YOUR ASSIGNMENT.
Leave out the pictures and copy every record exactly.

SOURCE DATA.

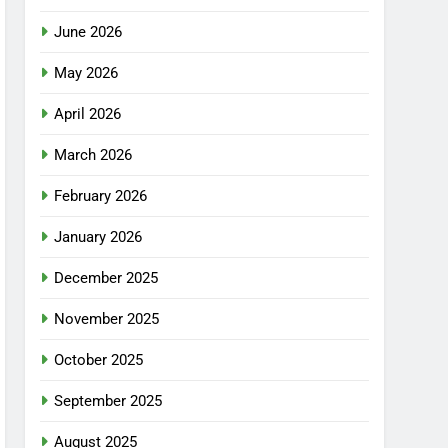
June 2026
May 2026
April 2026
March 2026
February 2026
January 2026
December 2025
November 2025
October 2025
September 2025
August 2025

FINAL ANSWER.
June 2026
May 2026
April 2026
March 2026
February 2026
January 2026
December 2025
November 2025
October 2025
September 2025
August 2025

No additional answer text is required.